China’s policymakers and regulators yesterday tried to soothe the country’s jittery markets, promising deeper financial market reforms and stressing the economy was showing signs of stabilizing, as stocks resumed trading after a four-day-long weekend.
Looking to draw a line under wild gyrations in Chinese equity markets, which have fallen 40 percent since the middle of June, China’s securities regulator said it would take more steps to ensure stable markets, while government officials said the worst of the volatility was over.
“The government won’t normally intervene, but when there are severe, abnormal fluctuations in the markets, the government can’t just sit on the sidelines and must take decisive and timely measures,” the China Securities Regulatory Commission said late on Sunday.
Photo: AFP
It added it would consider launching a circuit breaker system for the nation’s stock indices to halt trading if there are particularly wild price moves.
After an initial bounce, the comments had a fairly muted impact on stocks, which were trading for the first time since Wednesday.
The CSI300 index of the biggest stocks in Shanghai and Shenzhen was up 0.3 percent, while the Shanghai Composite Index was 0.9 percent higher by the lunchtime break.
Last week the China-based investment community was put on edge following media reports that the China chairwoman of hedge fund Man Group PLC, Li Yifei (李亦非), had been taken into custody to help with a police probe into stock market volatility.
However, Li yesterday said the reports were incorrect.

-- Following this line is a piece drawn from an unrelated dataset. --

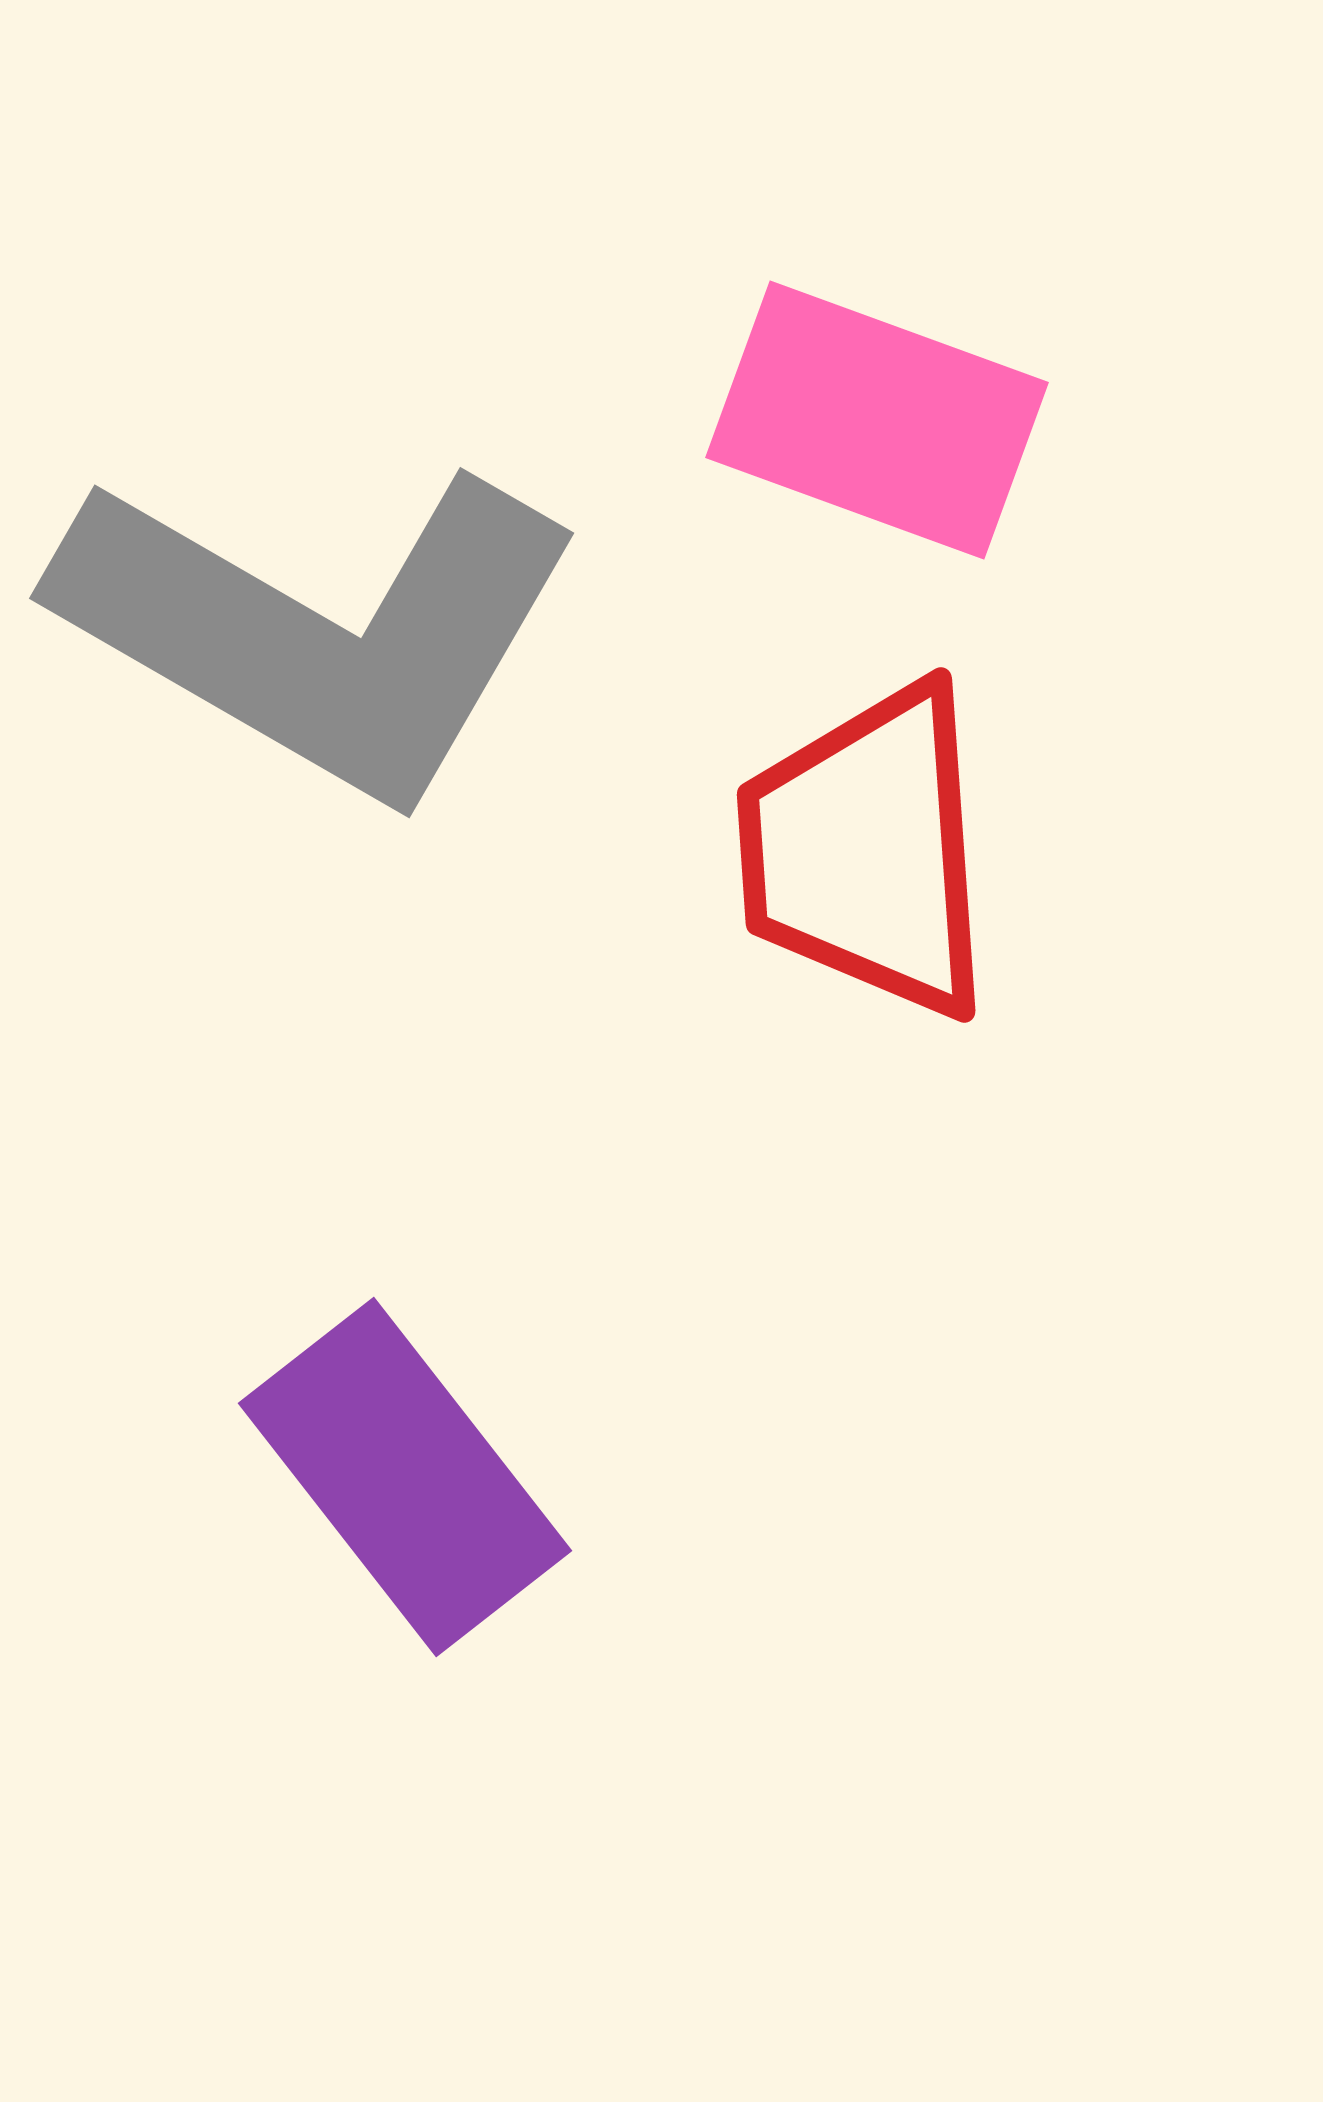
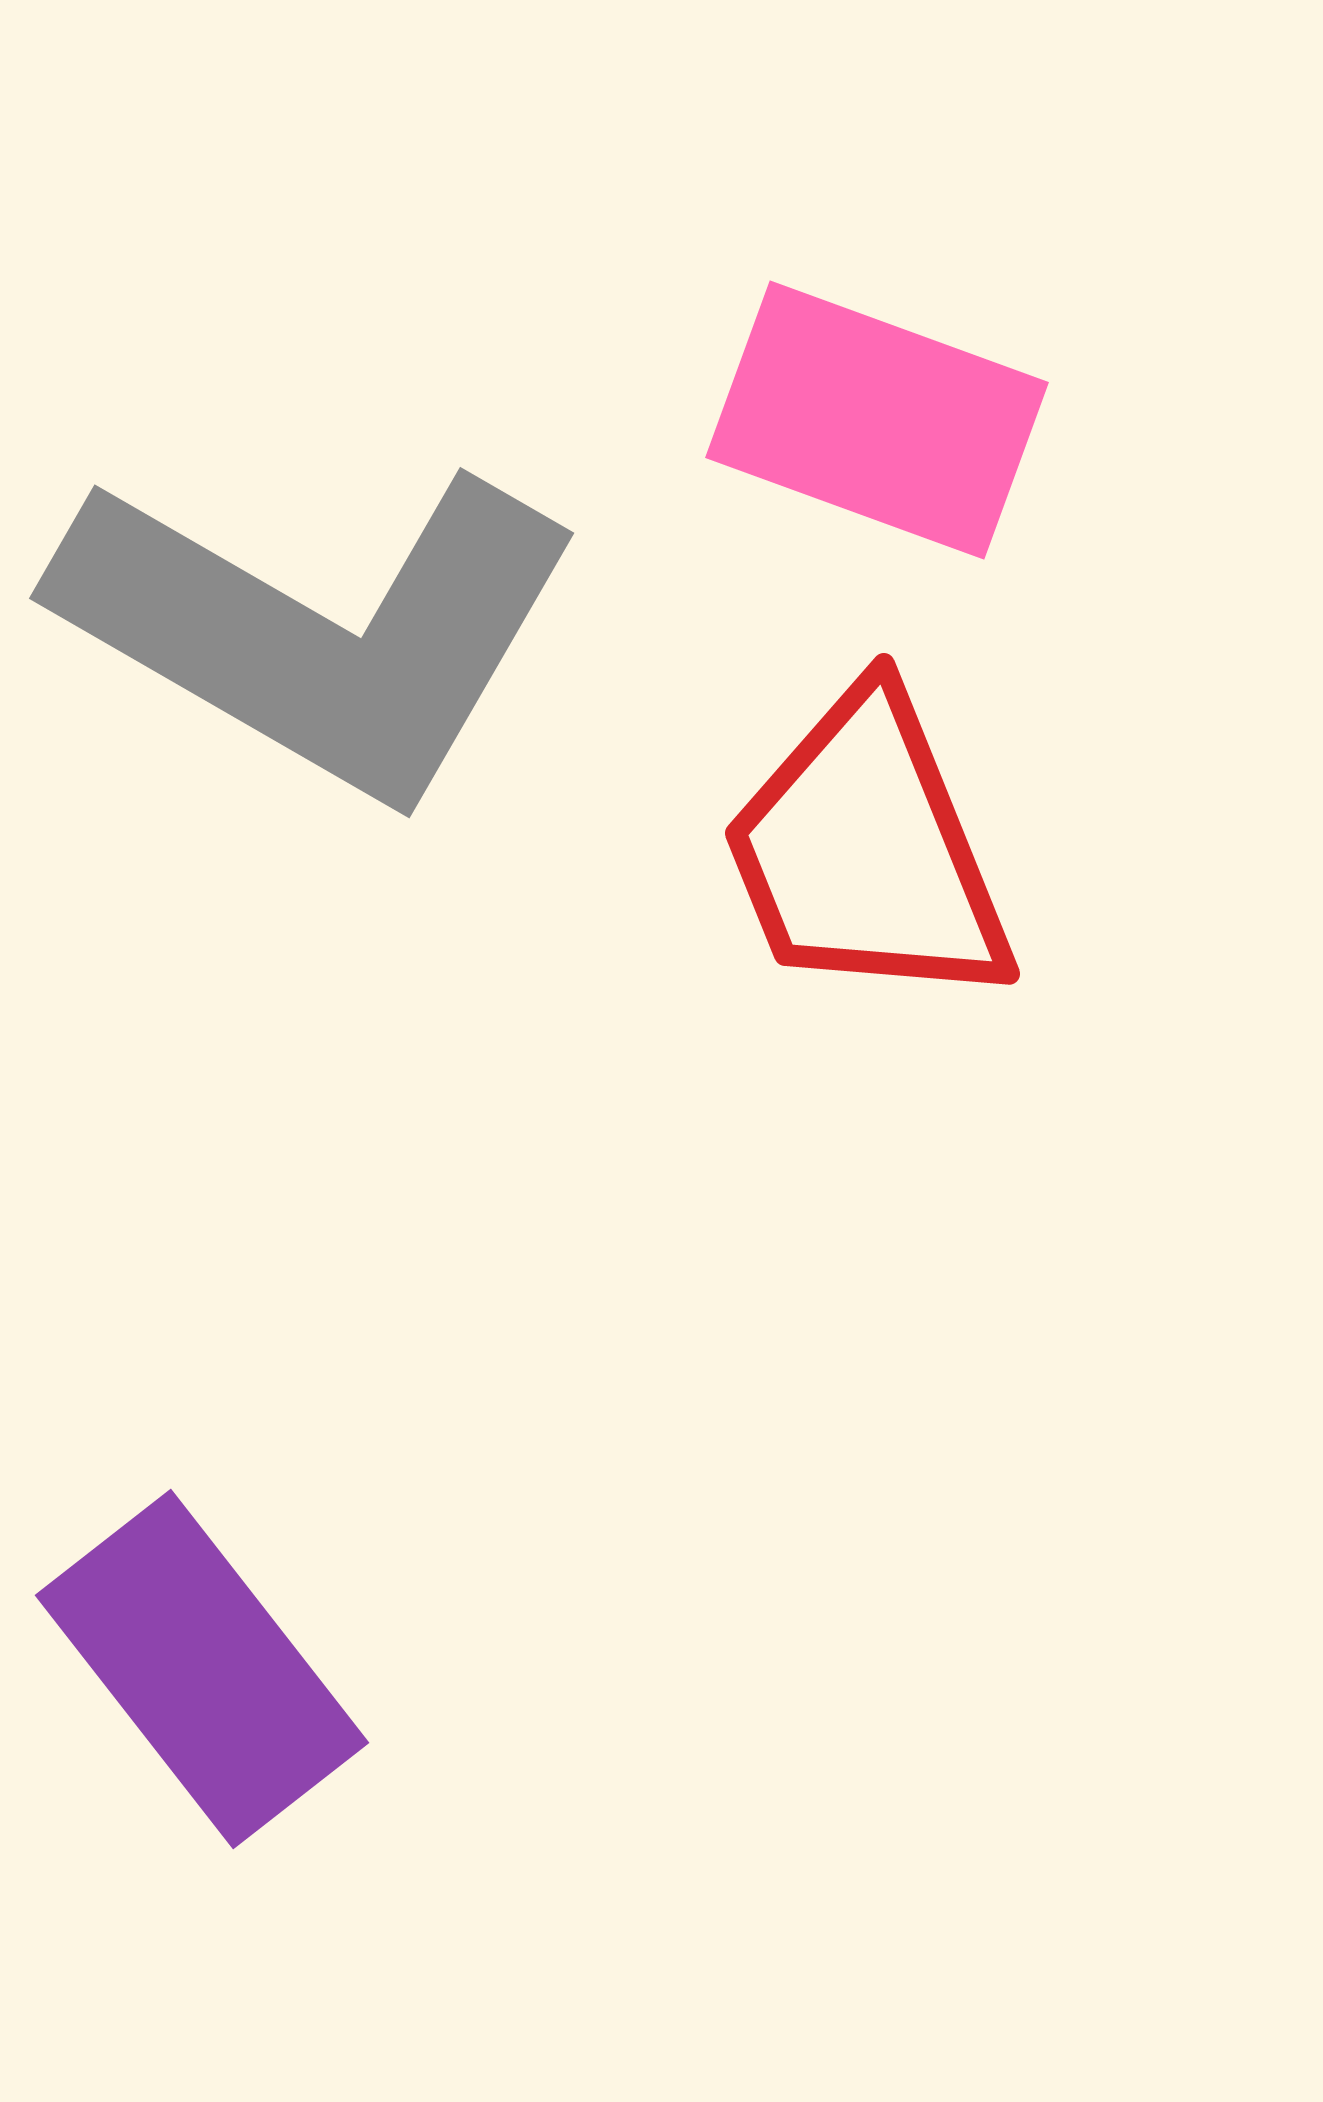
red trapezoid: rotated 18 degrees counterclockwise
purple rectangle: moved 203 px left, 192 px down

She said she spent last week in industry meetings and then took a five to six-day trip to meditate.
Chinese policymakers are determined to show their financial markets are back to normal, after the wild swings in stocks combined with last month’s surprise devaluation in the yuan caused jitters in markets around the world.
People’s Bank of China Governor Zhou Xiaochuan (周小川) told financial leaders from the world’s 20 biggest economies over the weekend that Chinese equity markets had almost completed their correction after a steep run up in the first half of the year.

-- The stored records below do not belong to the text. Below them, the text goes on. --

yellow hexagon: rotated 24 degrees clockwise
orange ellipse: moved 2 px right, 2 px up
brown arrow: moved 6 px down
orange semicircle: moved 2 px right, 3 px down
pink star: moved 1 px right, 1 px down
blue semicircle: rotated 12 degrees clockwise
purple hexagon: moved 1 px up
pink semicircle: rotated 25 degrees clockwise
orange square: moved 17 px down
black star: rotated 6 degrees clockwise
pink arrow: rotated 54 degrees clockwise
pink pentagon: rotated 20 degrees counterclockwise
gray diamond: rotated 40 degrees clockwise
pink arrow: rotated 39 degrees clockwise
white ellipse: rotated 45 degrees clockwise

“Currently, the renminbi [yuan] to [US] dollar exchange rate already tends toward stability, the stock market adjustment is already roughly in place and financial markets can be expected to be more stable,” Zhou told G20 finance ministers in Turkey, according to a statement from the Chinese central bank.

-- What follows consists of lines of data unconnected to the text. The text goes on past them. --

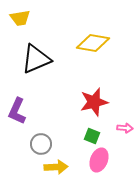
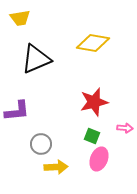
purple L-shape: rotated 120 degrees counterclockwise
pink ellipse: moved 1 px up
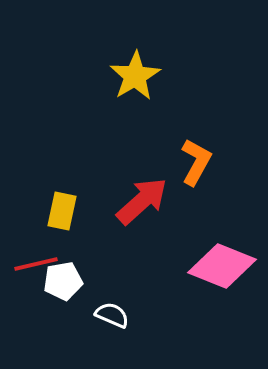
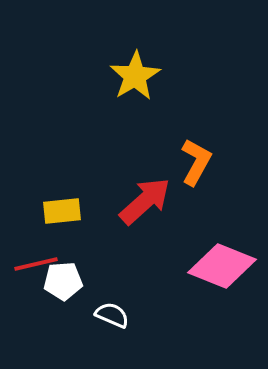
red arrow: moved 3 px right
yellow rectangle: rotated 72 degrees clockwise
white pentagon: rotated 6 degrees clockwise
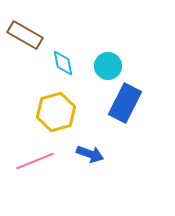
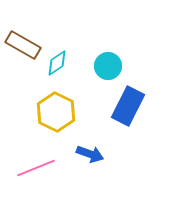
brown rectangle: moved 2 px left, 10 px down
cyan diamond: moved 6 px left; rotated 68 degrees clockwise
blue rectangle: moved 3 px right, 3 px down
yellow hexagon: rotated 18 degrees counterclockwise
pink line: moved 1 px right, 7 px down
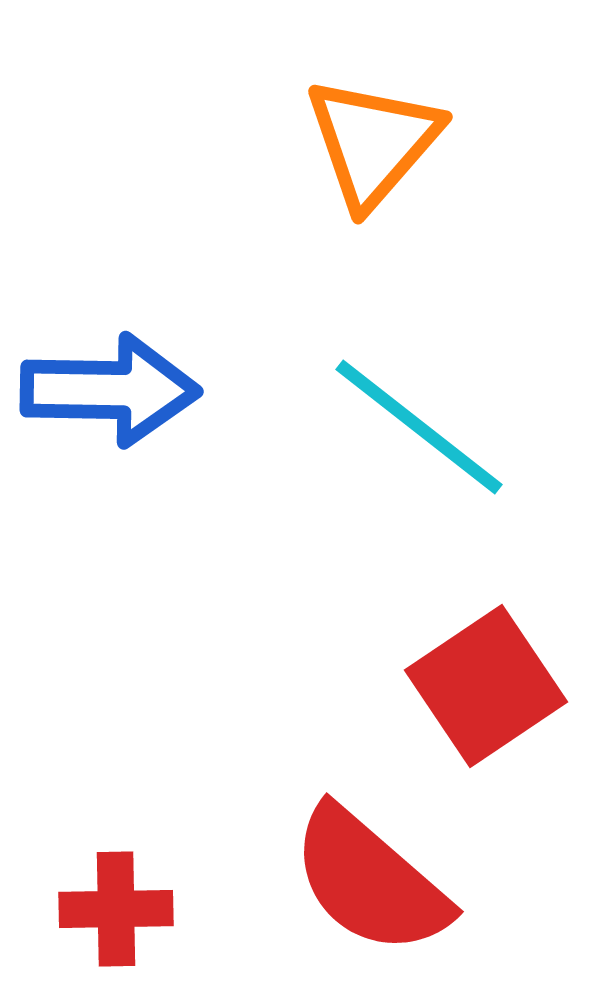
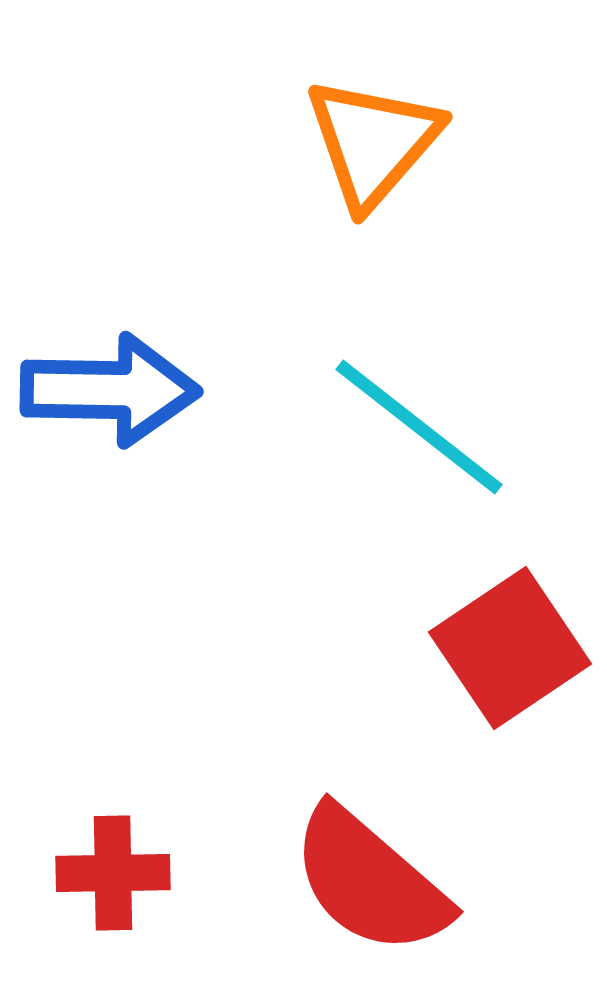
red square: moved 24 px right, 38 px up
red cross: moved 3 px left, 36 px up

Chinese Minister of Finance Lou Jiwei (樓繼偉) was quoted in the same statement as saying that central government spending would rise 10 percent this year, up from the 7 percent growth budgeted at the start of the year.
A string of soft economic data has made it harder for Chinese regulators to bring stability back to their markets, as fears grow of a hard landing for the world’s second-biggest economy.
The economy is headed for its slowest expansion in 25 years, and concerns have been building that it might miss the official growth forecast of about 7 percent.
However, analysts say increased government spending, combined with five interest rate cuts since November last year, means that risk has diminished.
“We remain of the view that the considerable monetary, fiscal and macro prudential policy stimulus already in place and expected will put full-year growth in the ‘about 7 percent’ range,” said Tim Condon, head of research for Asia at ING Bank in Singapore.
China’s top economic planning agency tried to back up that view, saying yesterday that the country’s power usage, rail freight and property market have all shown improvement since last month, indicating that the economy is stabilizing.
“The economy is expected to maintain steady growth and we are able to achieve annual economic growth target,” China’s National Development and Reform Commission said.